So when the streetcar slammed hard into something and the people were screaming and there was the falling and more of the screaming and copies of The Idiot were drifting in a pretentious snow around him, he was kind of relieved. What with everyone falling to the floor and the tumbling out the gaping hole where the front of the car used to be, he seemed to be the only one left holding on to the pole. He took a second to savour his victory. The Chinese guy was nowhere to be seen. He looked out at the park and saw that the deformed dog had escaped and was chasing cats, while rabbit girl had come to rest in a furry, flopsy lump on the floor. The nurse – Derek – reached down to give the bunny a hand to get to her feet, but the hand pulled right away from her little bunny sleeve in a gush of blood. Despite both his medical training and his loathing of the stereotypes of 19th Century Russian literature, he followed a brief spate of vomiting with some serious falling down.
I’m not sure it says good things about me that I found this novella hilarious. It is dark, absurd and very, very strange. Apparently that’s just my cup of tea. Several different story arcs, in two different times, somehow weave themselves around each other until they’re braided in a nice, satisfying rope connecting this nightmare world to some kind of recognisable reality.

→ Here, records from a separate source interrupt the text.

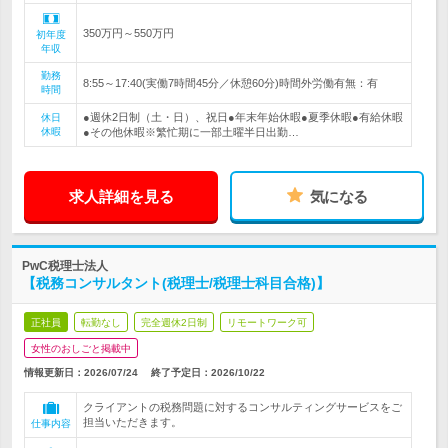
350万円～550万円
初年度
年収
勤務
8:55～17:40(実働7時間45分／休憩60分)時間外労働有無：有
時間
●週休2日制（土・日）、祝日●年末年始休暇●夏季休暇●有給休暇
休日
休暇
●その他休暇※繁忙期に一部土曜半日出勤…
求人詳細を見る
気になる
PwC税理士法人
【税務コンサルタント(税理士/税理士科目合格)】
正社員
転勤なし
完全週休2日制
リモートワーク可
女性のおしごと掲載中
情報更新日：2026/07/24
終了予定日：
2026/10/22
クライアントの税務問題に対するコンサルティングサービスをご
担当いただきます。
仕事内容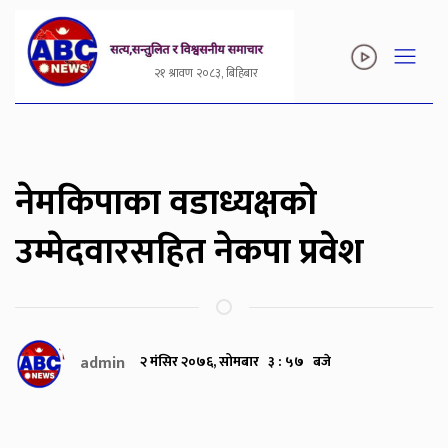
२१ श्रावण २०८३, बिहिबार
नेमकिपाका वडाध्यक्षको
उम्मेदवारसहित नेकपा प्रवेश
admin
२ मंसिर २०७६, सोमबार ३ : ५७ बजे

Here’s a thing. I love novellas. I think they’re so underrated. This one is a complicated tale, at a satisfying lazy Sunday type length. This year’s Seizure Viva La Novella winners – Formaldehyde, Marlee Jane Ward’s Welcome to Orphancorp and Christy Collins’ The End of Seeing – are the first novellas I’ve bought in hard copy and it’s even more satisfying just because of their slender, put in your back pocket size.

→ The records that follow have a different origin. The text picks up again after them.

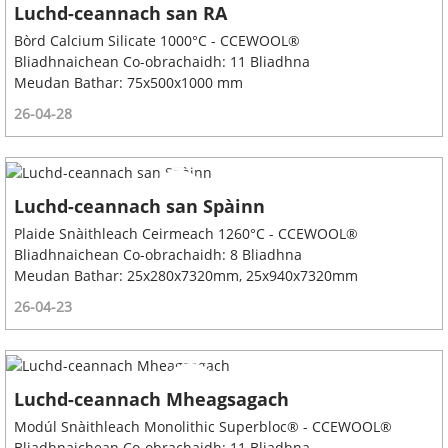
Luchd-ceannach san RA
Bòrd Calcium Silicate 1000°C - CCEWOOL®
Bliadhnaichean Co-obrachaidh: 11 Bliadhna
Meudan Bathar: 75x500x1000 mm
26-04-28
Luchd-ceannach san Spàinn
Plaide Snàithleach Ceirmeach 1260°C - CCEWOOL®
Bliadhnaichean Co-obrachaidh: 8 Bliadhna
Meudan Bathar: 25x280x7320mm, 25x940x7320mm
26-04-23
Luchd-ceannach Mheagsagach
Modúl Snàithleach Monolithic Superbloc® - CCEWOOL®
Bliadhnaichean Co-obrachaidh: 11 Bliadhna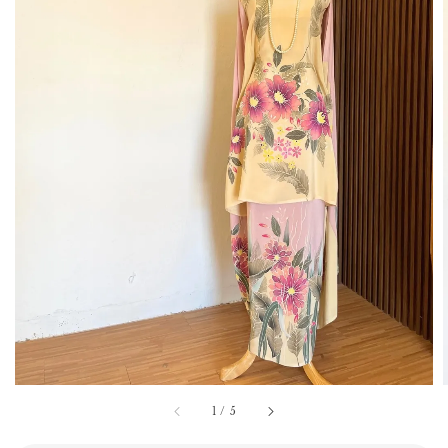
1
/
5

Rawson’s winning novella is funny in the darkest, driest way possible. I laughed out loud and I was confused and I was shocked and a little bit sad. It’s surprising, quietly political and has a freshness that I enjoyed so much. I don’t know what it says about me that I have on occasion considered walking into another room and lopping a limb off, because damn everybody, but you know, that kind of thing is only for fiction. I’m glad Rawson gave voice to this kind of absurdism because she did a great job.
Formaldehyde, Jane Rawson: 5 stars.
Read it: on your commute. And pray for no severed limbs.